Several readers of my blog have asked me how to live off their salary, and often they feel like their salary is never enough. In fact, my second most visited post — how to live off $40,000 — lists ways one can make the most of a dollar. But the questions continue, so I thought I’d put some research into assembling a framework that can be applied to any salary.
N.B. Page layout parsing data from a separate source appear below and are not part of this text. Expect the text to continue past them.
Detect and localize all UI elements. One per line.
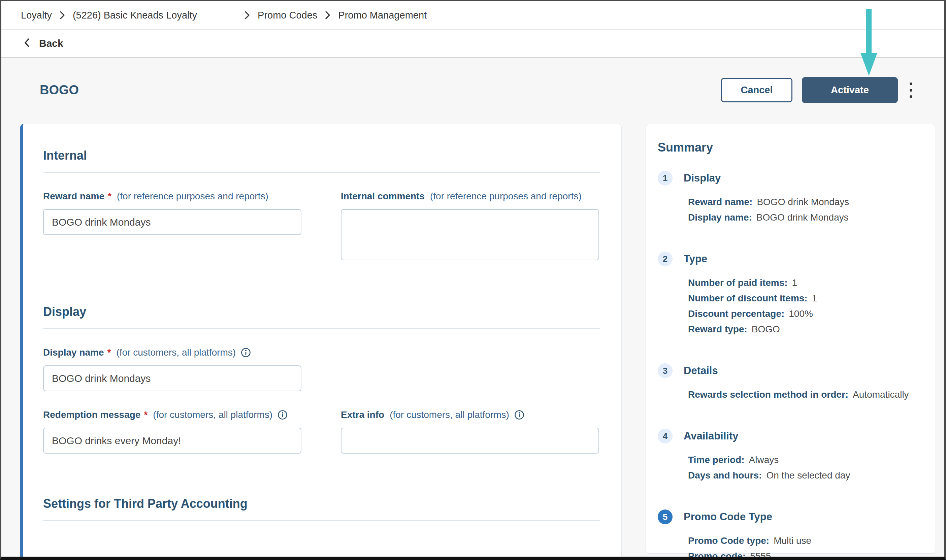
reward-name-label: Reward name [43, 191, 105, 202]
reward-name-field: Reward name * (for reference purposes an… [43, 191, 301, 262]
required-marker: * [144, 409, 148, 420]
breadcrumb: Loyalty (5226) Basic Kneads Loyalty Prom… [2, 1, 944, 30]
promo-form-card: Internal Reward name * (for reference pu… [20, 124, 622, 557]
section-divider [43, 172, 600, 173]
required-marker: * [108, 191, 111, 202]
summary-entry: Number of paid items:1 [688, 275, 921, 291]
internal-comments-label: Internal comments [341, 191, 425, 202]
summary-entry: Reward name:BOGO drink Mondays [688, 194, 921, 210]
internal-comments-hint: (for reference purposes and reports) [430, 191, 581, 202]
page-header: BOGO Cancel Activate [2, 58, 944, 103]
extra-info-hint: (for customers, all platforms) [390, 409, 509, 420]
cards-row: Internal Reward name * (for reference pu… [2, 103, 944, 557]
chevron-right-icon [325, 11, 331, 20]
reward-name-input[interactable] [43, 209, 301, 235]
summary-item-title: Promo Code Type [684, 511, 772, 523]
back-label: Back [39, 38, 63, 49]
display-name-input[interactable] [43, 365, 301, 391]
info-icon[interactable] [514, 409, 525, 420]
internal-comments-field: Internal comments (for reference purpose… [341, 191, 599, 262]
extra-info-field: Extra info (for customers, all platforms… [341, 409, 599, 454]
extra-info-input[interactable] [341, 428, 599, 454]
breadcrumb-item-promo-management: Promo Management [338, 10, 427, 21]
chevron-right-icon [59, 11, 65, 20]
redemption-message-hint: (for customers, all platforms) [153, 409, 272, 420]
chevron-right-icon [244, 11, 250, 20]
summary-item-display: 1 Display Reward name:BOGO drink Mondays… [658, 171, 921, 225]
summary-panel: Summary 1 Display Reward name:BOGO drink… [646, 124, 935, 554]
breadcrumb-item-promo-codes[interactable]: Promo Codes [258, 10, 317, 21]
summary-item-availability: 4 Availability Time period:Always Days a… [658, 429, 921, 483]
summary-entry: Promo Code type:Multi use [688, 533, 921, 549]
display-name-hint: (for customers, all platforms) [116, 347, 236, 358]
summary-entry: Number of discount items:1 [688, 291, 921, 306]
back-bar: Back [2, 30, 944, 58]
internal-comments-textarea[interactable] [341, 209, 599, 260]
section-heading-display: Display [43, 305, 600, 319]
kebab-menu-button[interactable] [903, 77, 919, 103]
redemption-message-label: Redemption message [43, 409, 140, 420]
redemption-message-field: Redemption message * (for customers, all… [43, 409, 301, 454]
display-name-label: Display name [43, 347, 104, 358]
breadcrumb-item-program[interactable]: (5226) Basic Kneads Loyalty [73, 10, 197, 21]
summary-entry: Time period:Always [688, 452, 921, 468]
required-marker: * [108, 347, 111, 358]
step-badge: 4 [658, 429, 672, 443]
content-area: BOGO Cancel Activate Internal Reward nam… [2, 58, 944, 557]
summary-item-type: 2 Type Number of paid items:1 Number of … [658, 252, 921, 337]
info-icon[interactable] [277, 409, 288, 420]
summary-item-title: Details [684, 365, 718, 377]
back-button[interactable]: Back [23, 37, 63, 49]
summary-entry: Rewards selection method in order:Automa… [688, 387, 921, 402]
step-badge-active: 5 [658, 509, 672, 524]
chevron-left-icon [23, 37, 30, 49]
activate-button[interactable]: Activate [802, 77, 898, 103]
page-title: BOGO [40, 83, 79, 97]
info-icon[interactable] [240, 347, 251, 358]
summary-entry: Discount percentage:100% [688, 306, 921, 322]
header-actions: Cancel Activate [721, 77, 919, 103]
section-divider [43, 328, 600, 329]
summary-item-title: Display [684, 172, 721, 184]
cancel-button[interactable]: Cancel [721, 78, 792, 102]
step-badge: 3 [658, 363, 672, 378]
summary-item-title: Availability [684, 430, 738, 442]
summary-entry: Days and hours:On the selected day [688, 468, 921, 483]
section-divider [43, 520, 600, 521]
redemption-message-input[interactable] [43, 428, 301, 454]
step-badge: 1 [658, 171, 672, 186]
summary-entry: Display name:BOGO drink Mondays [688, 210, 921, 225]
extra-info-label: Extra info [341, 409, 384, 420]
step-badge: 2 [658, 252, 672, 266]
summary-entry: Promo code:5555 [688, 549, 921, 557]
summary-heading: Summary [658, 140, 921, 155]
section-heading-third-party: Settings for Third Party Accounting [43, 497, 600, 511]
summary-item-promo-code-type: 5 Promo Code Type Promo Code type:Multi … [658, 509, 921, 557]
summary-item-title: Type [684, 253, 707, 265]
reward-name-hint: (for reference purposes and reports) [117, 191, 268, 202]
display-name-field: Display name * (for customers, all platf… [43, 347, 301, 391]
summary-entry: Reward type:BOGO [688, 322, 921, 337]
app-window: Loyalty (5226) Basic Kneads Loyalty Prom… [0, 0, 946, 560]
section-heading-internal: Internal [43, 149, 600, 163]
summary-item-details: 3 Details Rewards selection method in or… [658, 363, 921, 402]
breadcrumb-item-loyalty[interactable]: Loyalty [21, 10, 52, 21]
Let’s look at your basic needs:

  • FoodAbout 15% of your budget should go to food according to the US Bureau of Labor Statistics (2003) Consumer Expenditure Survey. Going to the grocery store will always be cheaper than going out to eat or shopping a convenience store. A friend once told me they thought Wendy’s was cheaper — they could buy a potato with chives and sour cream for just over a buck. Except a potato cost far less than $1, chives can grow in your back-yard, and sour cream can be spread over a number of dishes. Avoid confusing convenience for necessity.
  • ShelterU.S. home ownership first soared past 50% after World War II, to peak at 69% in 2004. But even then, it was after many years of savings (80% of those aged 55-64 own, while 41% under 35 own). Now, many of us expect to own a home in our 30’s, or even 20’s. Rule of thumb is that a mortgage should be no more than than 2x – 3x of your gross annual salary. Many lenders assume 3x when giving you a loan (or did, perhaps that has changed in the recent years). So if you are single making $50K, your mortgage should be no more than $100 – $150K. If that seems like not much of a house, then rent while you save for a down payment. If you are concerned that you are “losing” money renting vs owning, consider that the average return on a house is 6% while the market from 1970 – 2000 returned 10.2%. If anything, you are losing potential by placing money into a house (don’t forget repairs). Don’t be in a rush.
  • Clothing – It’s amazing how long clothes can last when you don’t run it through the washer or worse dryer every wear. And if you are working a white-collar job, you probably can get many wears out of a pair of trousers or a skirt. Watch for sales. Learn how to sew to mend.
  • Savings – It’s probably strange to see savings as a necessity, but if you don’t have any savings you can’t handle a job loss, health issue, or provide after you are unable to work. Which means you can’t take care of yourself or your family. Savings are a necessity — the more you can save, the better.

Everything else is discretionary. Seriously.

But what about the car, phone, TV, internet, cell, cable, vacation, etc, etc? I’m not saying don’t have them, but I am suggesting that because they aren’t necessary, spend your money frugally on them. If you want a car, don’t buy new and get something you can afford (rule of thumb: 10% of your monthly income should go to transportation). If you want a phone, look into how you can turn your existing internet connection into a phone and phone combination.

Think of it this way — if you were fortunate enough to go to college, remember how you lived back then? Revive some of those strategies.

Or think of it this way — the average household income is $48K. If half of the population in the wealthiest country in the world can do it, so can you.